Au moment où ces lignes sont rédigées, les sondages prédisent le succès dans les urnes de l'initiative populaire «en faveur du service public», alors même que toute la classe politique y est opposée, de la droite à la gauche, tout comme les organisations économiques et syndicales et les associations de défense des services publics.

Sans préjuger du résultat du vote, on peut voir dans cette dissonance une illustration paroxystique du fossé qui s'est creusé entre la population et ses élites – politiciens, dirigeants, médias, organisations représentatives. Le citoyen de base manifeste aujourd'hui une méfiance viscérale à l'égard des personnes et institutions traditionnellement chargées de guider ses choix. «Tous des pourris, des vendus, complices du système, uniquement occupés à défendre leurs propres intérêts!…»

Ces reproches ne sont pas sans fondements. Les élites, si tant est qu'on puisse encore les appeler ainsi en considérant leur niveau moyen d'intelligence, ont largement démérité, abusant de leur position et négligeant les responsabilités liées à leurs fonctions. Dans ces circonstances, la méfiance est un sain réflexe et la volonté de réfléchir par soi-même est louable.

Mais que constate-t-on? La plupart des citoyens, sans trop réfléchir par eux-mêmes, se contentent de prendre le contrepied des thèses officielles, puis d'en adopter d'autres, de manière plus ou moins aléatoire, au gré de leurs craintes et de leurs envies, au gré aussi des discours mobilisateurs de quelques nouveaux gourous qui s'imposent peu à peu comme une élite officieuse. L'émancipation intellectuelle des masses populaires suscite certes quelques réactions salutaires, mais ouvre aussi la porte aux tendances les plus loufoques et les plus anarchiques, les plus imprévisibles et les plus violentes. Les complotistes paranoïaques se rassurent en répétant que tout est faux et qu'on nous ment. Des économistes farfelus imaginent une société affranchie des réflexes humains et des principes mathématiques les plus élémentaires. Les sectes de frappadingues pullulent.
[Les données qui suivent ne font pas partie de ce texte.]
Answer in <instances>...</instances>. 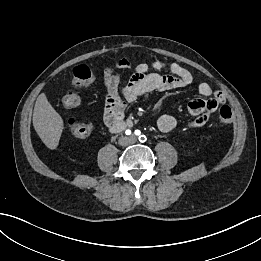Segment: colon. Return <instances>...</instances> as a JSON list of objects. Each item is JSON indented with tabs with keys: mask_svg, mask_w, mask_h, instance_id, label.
I'll use <instances>...</instances> for the list:
<instances>
[{
	"mask_svg": "<svg viewBox=\"0 0 261 261\" xmlns=\"http://www.w3.org/2000/svg\"><path fill=\"white\" fill-rule=\"evenodd\" d=\"M124 64H128L127 61L122 60ZM93 80V74L90 67L86 64H80L74 68L73 71V90L69 91L63 98L65 107L71 109L79 102L78 90L87 87ZM233 121V111L227 106L223 105L219 110V122L222 124H230ZM70 133L76 138H86L92 131L90 123L78 122L71 118L67 122Z\"/></svg>",
	"mask_w": 261,
	"mask_h": 261,
	"instance_id": "colon-1",
	"label": "colon"
}]
</instances>
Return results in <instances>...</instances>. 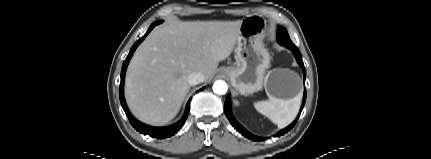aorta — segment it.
Masks as SVG:
<instances>
[{
    "instance_id": "aorta-1",
    "label": "aorta",
    "mask_w": 431,
    "mask_h": 159,
    "mask_svg": "<svg viewBox=\"0 0 431 159\" xmlns=\"http://www.w3.org/2000/svg\"><path fill=\"white\" fill-rule=\"evenodd\" d=\"M228 86L225 81L217 80L213 84V91L216 94L223 95L227 92Z\"/></svg>"
}]
</instances>
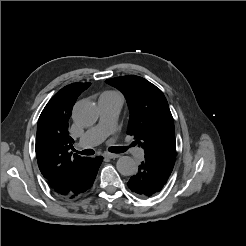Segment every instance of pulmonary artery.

Des marées humaines se laissent séduire par la remise en question de tous les mécanismes communautaires traditionnels. Des foules de désœuvrés et de désespérés défilent en ânonnant de vagues messages de paix et d'amour, et cassent tout sur leur passage tout en se disputant entre eux la légitimité de leurs actions.

Ce qu'on appelle la société civile ressemble désormais à un troupeau de bêtes furieuses fonçant tête baissée dans toutes les directions à la fois. Les individus sont devenus incontrôlables, rétifs à tout message officiel et à toute tentative de canalisation. Le bien et le mal se côtoient et se mélangent, mais rarement en quantités égales, et sans qu'aucune autorité n'impose clairement leur distinction.

On peut dès lors s'inquiéter lorsque ces mêmes individus prétendent réorganiser notre société ou inventer le monde de demain. Les révolutions nous promettent toujours des lendemains qui chantent et une société plus juste, mais elles ne nous confrontent finalement qu'à la violence, à la méchanceté, à la bêtise et aux plus bas instincts de la race humaine.

On doit admettre que toute société a besoin d'élites capables de la diriger de manière intelligente, raisonnable et cohérente, et que la population n'a pas cette compétence. Il est naturel et légitime que les citoyens réagissent lorsque ces élites sont défaillantes, mais il est illusoire d'imaginer qu'ils puissent se substituer à elles. C'est d'autant plus vrai lorsque la population a subi pendant plusieurs générations un sévère affaiblissement intellectuel et moral – cet affaiblissement étant généralement un dommage collatéral de la déchéance des élites.

Certes, ce discours élitiste n'a pas bonne presse aujourd'hui, dans la mesure où il est abusivement employé par nos élites déchues pour contester certaines réactions populaires. Pour autant, sa pertinence est confirmée par la confusion totale dans laquelle notre société est plongée.